We found that the constitutively active Rac1 Q61L mutant completely suppresses U87MG motility with or without suppression of actin assembly. However, locking Rac1 in a GTP-bound state can have effects at multiple levels in cells and could thus suppress motility through other mechanisms. We therefore tested the more physiological Rac1 mutant F28L, which is spontaneously activated and rapidly cycling and is capable of transforming cells (Lin et al., 1999
). We found the F28L mutant also suppressed motility in U87MG cells. As we have also found a lack of effect of dominant negative Rac1 on U87MG motility, taken together, our results demonstrate that U87MG motility requires little or no Rac1 activity and is actually suppressed by elevated Rac1 activity. Overall, our data are consistent with the lack of a major role for Rho GTPases in glioblastoma motility, with the possible exception of a small but statistically significant effect of Cdc42.

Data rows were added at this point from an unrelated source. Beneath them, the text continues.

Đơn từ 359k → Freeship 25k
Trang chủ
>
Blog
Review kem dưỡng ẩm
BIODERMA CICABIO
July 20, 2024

In summary, we have established that complex subcellular systems have the capacity to integrate to enable cell motility in a manner that is independent of assembled actin. Our results further suggest that this motility depends on microtubules. In cells where leading-edge protrusion depends on actin assembly, actin polymerization has been regarded as the motor that converts chemical energy to mechanical energy to drive the cell forward (Theriot, 2000
). In the case that microtubules may drive glioblastoma cells forward, one might consider that microtubule dynamics possesses the same capacity for force generation as actin to create motility (Margolis and Wilson, 1981
Inoue and Salmon, 1995
It is unlikely that such complex actin-independent behavior would have arisen solely in one particular cell type. This opens the question of whether other cells may use an actin-independent motility mechanism similar to that uncovered here. It is further important to note that the actin-independent motility of glioblastoma cells reported here could have implications for tumor therapy, in that it may offer unique targets to suppress aggressive glioblastoma infiltration within the brain parenchyma.